Tuesday, August 23, 2011

Hati-hati! Optimisme Dekat dengan Kebodohan

Apakah judul di atas tidak terlalu berlebihan?
Jawabannya ternyata tidak. Hal ini diungkapkan oleh Heidi Grant Halvorson, seorang motivator psikologis. Berikut adalah pendapatnya yang memiliki judul asli “Be an Optimist Without Being a Fool”.
Banyak motivator dan penulis buku perkembangan diri (self-improvement) memberikan pesan berikut: “Yakinilah bahwa kesuksesan dengan mudah akan datang kepadamu! Maka kesuksesan itu akan datang”. Ada satu masalah dalam pernyataan tersebut, yakni pernyataan tersebut ternyata SALAH.
Memvisualisasikan kesuksesan yang tanpa usaha bukan hanya tidak membantu, bahkan membahayakan. Cara ini adalah cara yang paling mudah untuk memperdaya lawan bicara. Pernyataan tersebut sebenarnya adalah sebuah resep untuk kegagalan.
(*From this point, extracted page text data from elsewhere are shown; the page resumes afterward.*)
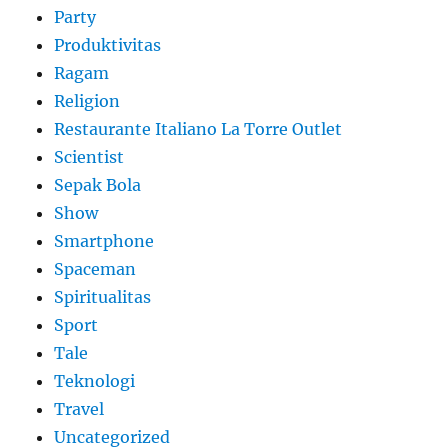
Party
Produktivitas
Ragam
Religion
Restaurante Italiano La Torre Outlet
Scientist
Sepak Bola
Show
Smartphone
Spaceman
Spiritualitas
Sport
Tale
Teknologi
Travel
Uncategorized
Tapi bagaimana mungkin? Bukankah optimisme adalah sesuatu yang baik? Tentu saja. Optimisme dan kepercayaan diri yang dimunculkannya sangat penting untuk menumbuhkan dan menjaga semangat yang dibutuhkan untuk meraih tujuan (kesuksesan). Albert Bandura, salah seorang pendiri psikologi ilmiah, menemukan berabad-abad lalu bahwa perkiraan yang bisa menentukansukses atau tidaknya seseorang adalah yakin atau tidaknya mereka bahwa mereka akan sukses. Ribuan penelitian dilaksanakan pada tahun-tahun berikutnya, pendapat Bandura belum terbantahkan.
Tapi ada sebuah peringatan penting: untuk meraih kesuksesan, perlu dipahami, terdapat perbedaan penting antara yakin berhasil dan yakin berhasil dengan mudah. Atau dalam bahasa kerennya, perbedaan antara optimis yang realistis (realistic optimist) dan optimis yang tidak realistis (unrealistic optimist).
Orang-orang optimis- realistis (ini yang dimaksudkan oleh Bandura) meyakini bahwa mereka akan berhasil, sukses, tetapi mereka juga yakin bahwa mereka harus berusaha agar kesuksesan mereka terwujud – melalui hal-hal seperti kerja keras, perencanaan yang matang, ketegaran, dan pemilihan strategi yang tepat. Mereka sadar, memberikan perhatian yang serius tentang bagaimana mengatasi permasalahan adalah sebuah kebutuhan. Persiapan model seperti ini malah akan meningkatkan kepercayaan diri mereka untuk menyelesaikan permasalahan.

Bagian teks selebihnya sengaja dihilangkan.